Problem description >>
All that is wanted is the exact lines from the first line of the data below through the line with "Don Celestino Cobiella Zaer", both ends included, with pictures omitted.

Input material >>
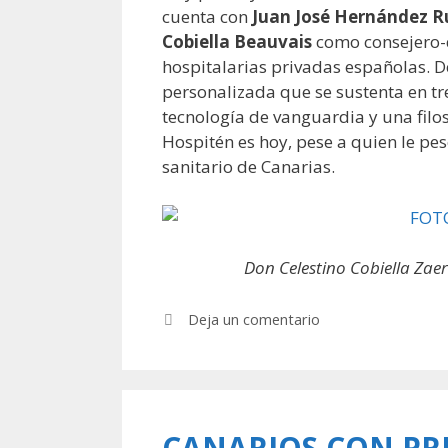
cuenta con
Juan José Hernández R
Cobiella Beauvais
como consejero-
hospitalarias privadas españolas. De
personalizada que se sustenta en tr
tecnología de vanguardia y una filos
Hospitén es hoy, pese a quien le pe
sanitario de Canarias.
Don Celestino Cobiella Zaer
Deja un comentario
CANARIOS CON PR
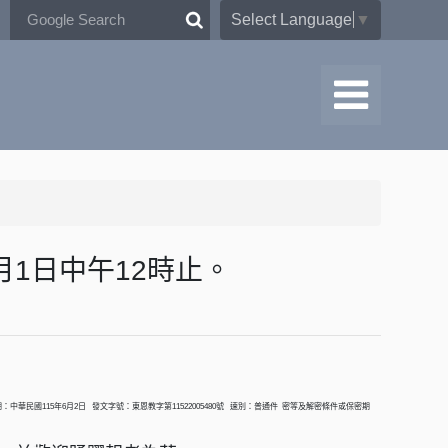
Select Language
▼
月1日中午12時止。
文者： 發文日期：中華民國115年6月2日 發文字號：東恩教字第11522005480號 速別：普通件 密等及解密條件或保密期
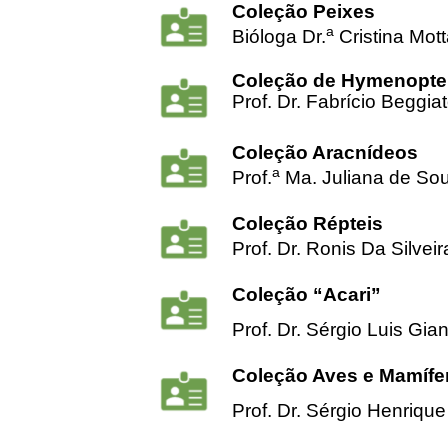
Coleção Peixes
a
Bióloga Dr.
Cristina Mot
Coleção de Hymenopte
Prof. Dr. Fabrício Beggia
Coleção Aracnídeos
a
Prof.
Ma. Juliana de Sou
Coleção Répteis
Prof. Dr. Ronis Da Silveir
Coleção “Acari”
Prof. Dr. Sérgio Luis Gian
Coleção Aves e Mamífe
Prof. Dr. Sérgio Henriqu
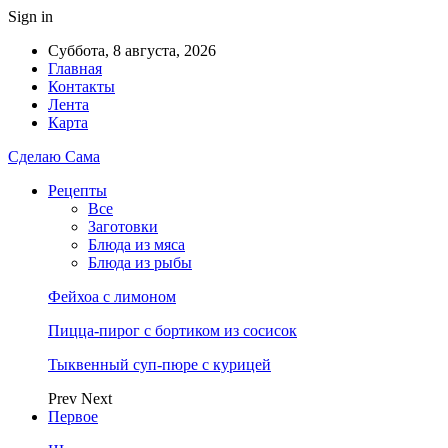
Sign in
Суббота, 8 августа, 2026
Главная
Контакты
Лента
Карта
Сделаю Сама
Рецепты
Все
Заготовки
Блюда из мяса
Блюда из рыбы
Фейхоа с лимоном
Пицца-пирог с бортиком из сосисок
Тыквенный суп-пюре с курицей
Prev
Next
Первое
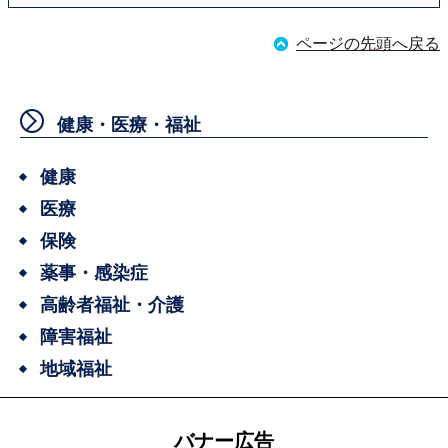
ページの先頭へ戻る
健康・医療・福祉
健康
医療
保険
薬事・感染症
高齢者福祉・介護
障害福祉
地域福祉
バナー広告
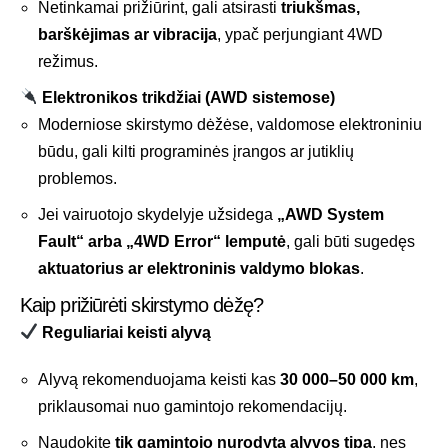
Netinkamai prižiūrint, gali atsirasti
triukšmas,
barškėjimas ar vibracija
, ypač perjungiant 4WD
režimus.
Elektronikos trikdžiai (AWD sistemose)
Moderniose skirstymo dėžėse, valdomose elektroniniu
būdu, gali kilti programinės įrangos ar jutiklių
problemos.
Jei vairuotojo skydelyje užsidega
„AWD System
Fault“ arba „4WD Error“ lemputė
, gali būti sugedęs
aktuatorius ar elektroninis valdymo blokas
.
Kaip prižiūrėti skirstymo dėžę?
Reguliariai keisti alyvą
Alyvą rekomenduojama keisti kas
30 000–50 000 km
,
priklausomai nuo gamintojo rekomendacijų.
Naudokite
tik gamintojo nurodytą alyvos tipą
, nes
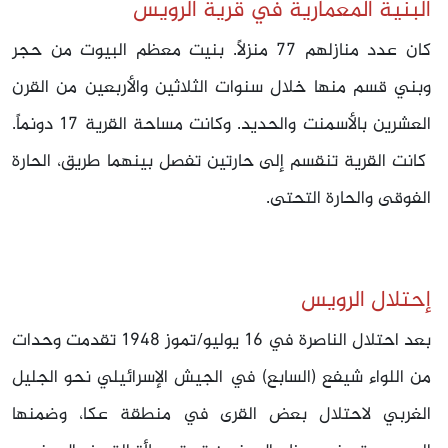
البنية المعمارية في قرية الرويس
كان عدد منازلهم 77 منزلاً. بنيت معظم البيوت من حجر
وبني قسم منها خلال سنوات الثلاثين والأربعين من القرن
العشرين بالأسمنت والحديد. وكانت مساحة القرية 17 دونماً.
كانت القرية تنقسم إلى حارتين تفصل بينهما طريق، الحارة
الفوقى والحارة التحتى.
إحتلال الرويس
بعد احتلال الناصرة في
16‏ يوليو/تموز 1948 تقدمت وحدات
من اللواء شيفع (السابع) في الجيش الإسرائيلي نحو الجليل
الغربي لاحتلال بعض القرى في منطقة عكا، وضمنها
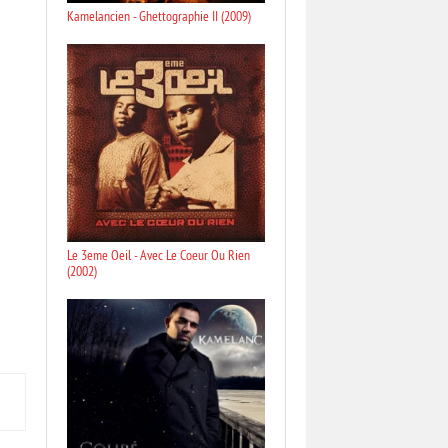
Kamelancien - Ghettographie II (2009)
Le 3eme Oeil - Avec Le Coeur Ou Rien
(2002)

Result of the exercise >>
cuenta con
Juan José Hernández R
Cobiella Beauvais
como consejero-
hospitalarias privadas españolas. De
personalizada que se sustenta en tr
tecnología de vanguardia y una filos
Hospitén es hoy, pese a quien le pe
sanitario de Canarias.
Don Celestino Cobiella Zaer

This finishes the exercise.